In 2008, Pet Pals paid for the spaying or neutering of 101 cats, 78 dogs, and 2 rabbits totaling 181 animals in the shelter and the general community.
Pet Pals covers the cost of spaying and neutering. The nonprofit organization receives a percentage of the adoption fee at the shelter, but mostly it is financed through community donations.
The Annual Doggie Drag, which will take place this year on Aug. 29 at Grand Park in Fraser, is the nonprofit’s leading fundraiser, with last year’s event bringing in $12,000.
“It’s important that it’s well-attended and successful, because it carries us through quite a bit of the year.” Jonas said.
Animal shelters are far from money makers and can use the help, according to Grand County Sheriff Rod Johnson.
In 2008, more than $194,000 made up the shelter’s operating budget with staff, utilities and animal care. The shelter also had a $20,000 capital improvement budget for improvements to the dog-run area, which it accomplished this summer.
The shelter brought in $20,000 in revenue, mostly from animal citation funds and adoption fees.
“It loses money in truckloads,” Johnson said. “It’s one of those programs that is heavily taxpayer burdened.”
For this reason, Pet Pals has become the shelter’s essential supporter, supplying training equipment when needed, helping with medical expenses for animals needing care while in shelter, even organizing volunteers who give brushings, walks and baths when help is needed.

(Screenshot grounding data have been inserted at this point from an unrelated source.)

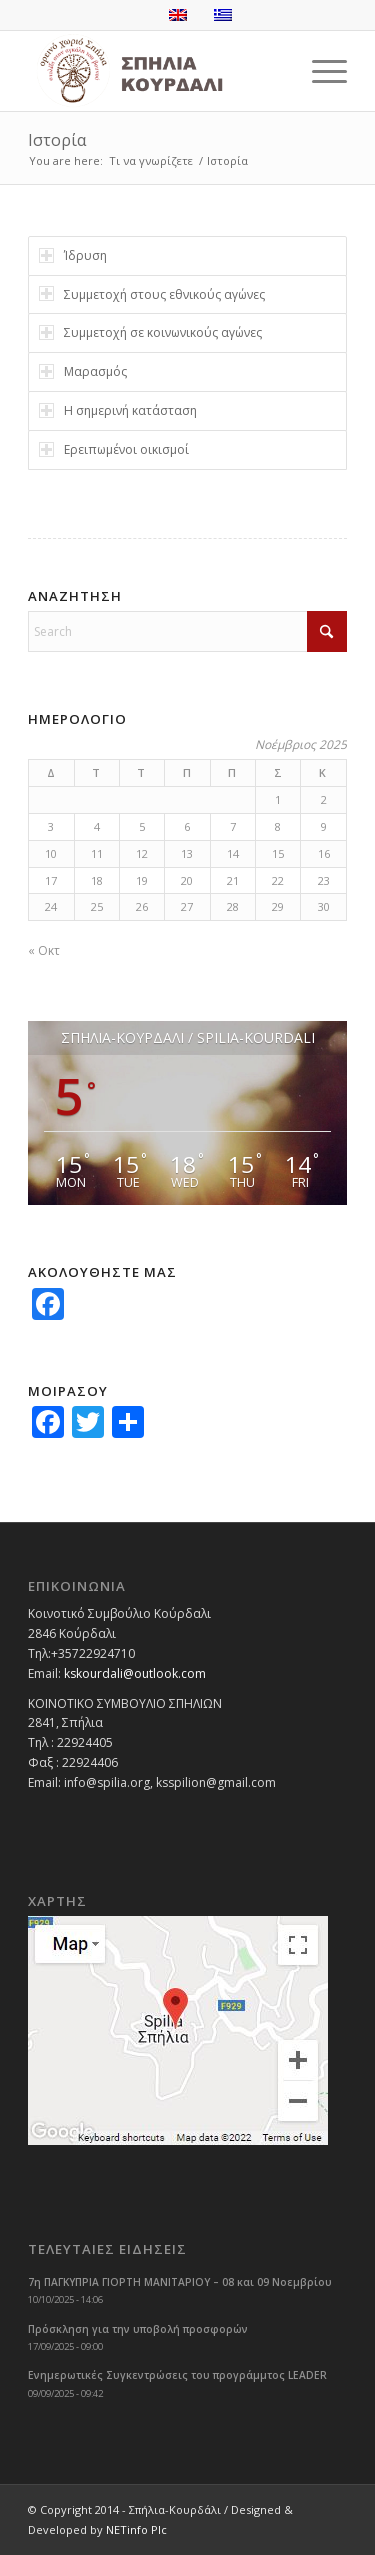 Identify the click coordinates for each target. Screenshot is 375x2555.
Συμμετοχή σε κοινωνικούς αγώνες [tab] (150, 332)
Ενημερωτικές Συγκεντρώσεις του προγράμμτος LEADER (177, 2375)
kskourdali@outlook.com (135, 1673)
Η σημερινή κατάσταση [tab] (118, 410)
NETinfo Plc (136, 2529)
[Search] (187, 631)
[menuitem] (319, 71)
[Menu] (319, 71)
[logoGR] (155, 71)
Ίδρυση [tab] (73, 255)
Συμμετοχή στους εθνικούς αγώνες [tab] (152, 294)
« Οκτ (44, 950)
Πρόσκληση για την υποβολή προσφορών (138, 2329)
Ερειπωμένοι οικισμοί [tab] (114, 449)
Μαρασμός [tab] (83, 371)
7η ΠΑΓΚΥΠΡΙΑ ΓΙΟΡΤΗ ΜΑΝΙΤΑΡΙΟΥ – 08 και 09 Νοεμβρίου (180, 2282)
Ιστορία (57, 140) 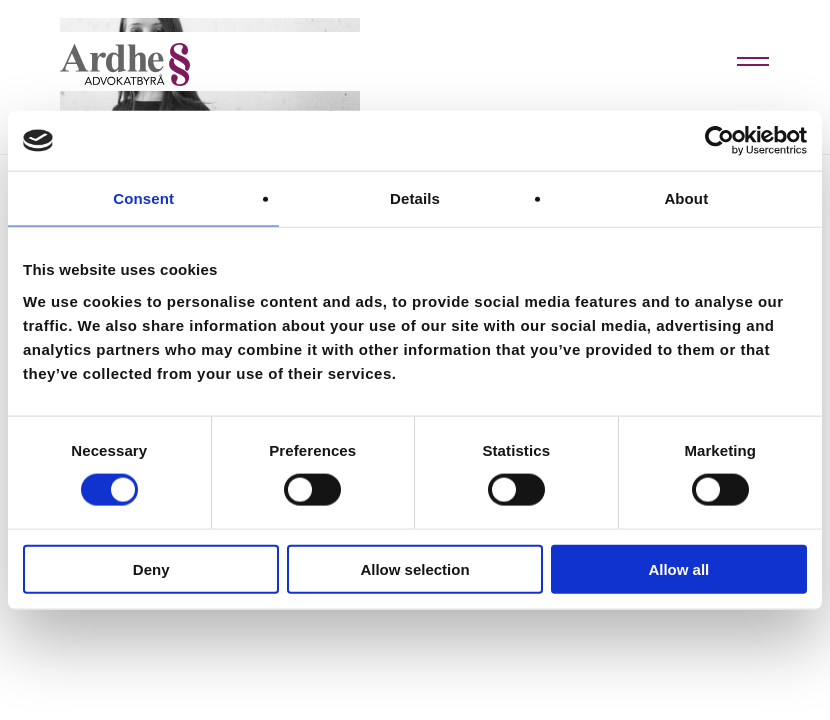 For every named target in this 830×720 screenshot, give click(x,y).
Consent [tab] (143, 198)
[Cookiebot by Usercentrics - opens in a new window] (719, 141)
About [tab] (686, 198)
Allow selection (414, 568)
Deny (151, 568)
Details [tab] (415, 198)
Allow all (678, 568) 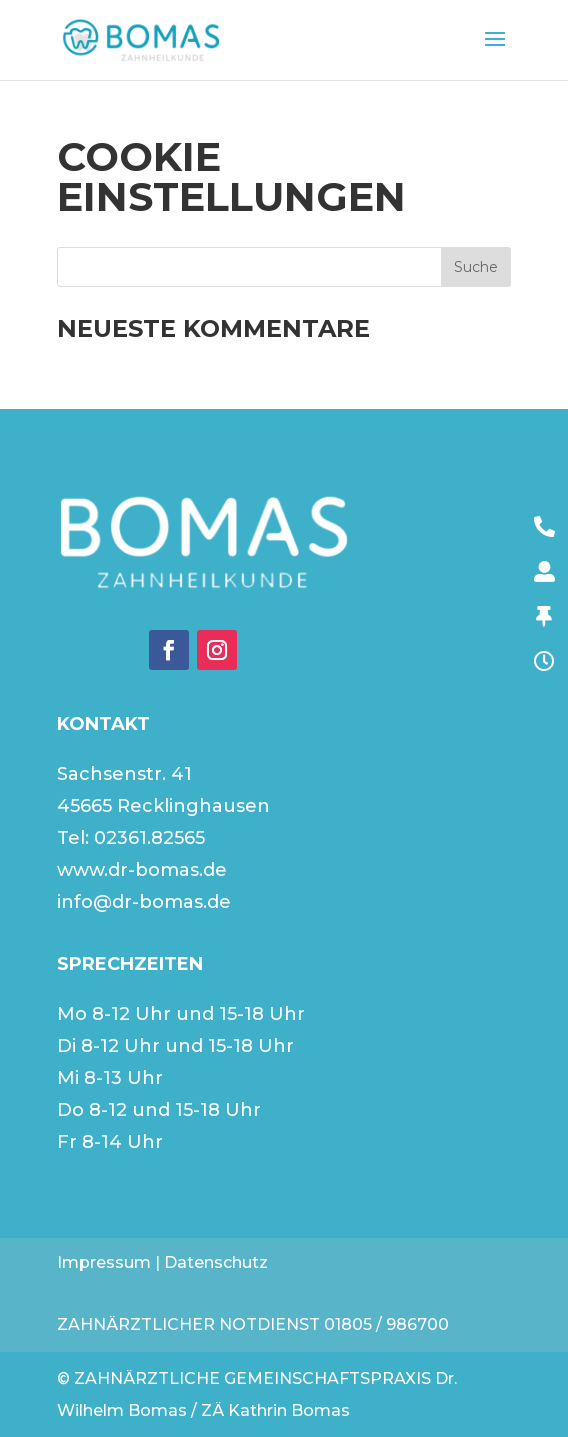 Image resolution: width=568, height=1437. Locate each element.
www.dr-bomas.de (142, 870)
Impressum (104, 1262)
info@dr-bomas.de (144, 902)
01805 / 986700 (386, 1324)
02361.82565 (149, 838)
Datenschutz (216, 1262) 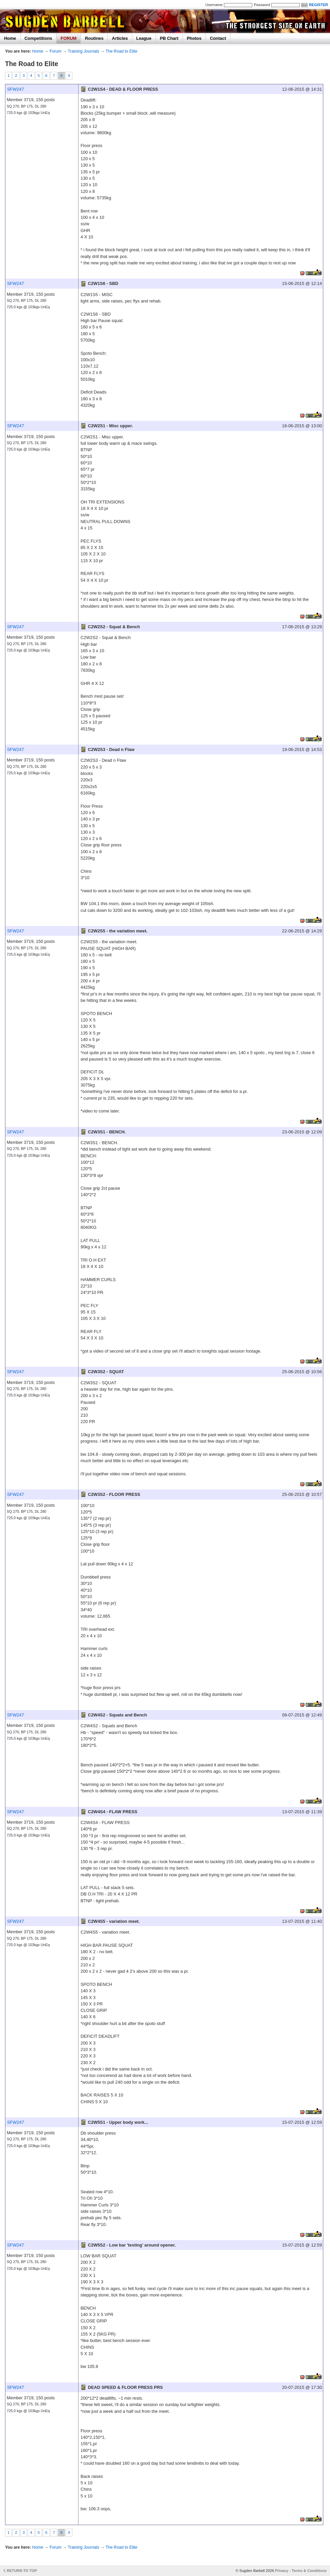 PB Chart (169, 38)
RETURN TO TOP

“Anything we can do to help the animal be a pleasure to be around, it helps them to be adopted,” Jonas said.
Pet Pals also helps with a shelter program that gives $50 vouchers to low-income families in the community for spaying and neutering pets. For qualifying families, Pet Pals steps in and covers the remainder with spaying and neutering on-average costing about $100 to $120 per animal.
“Our mission is to promote responsible pet ownership,” Jonas said.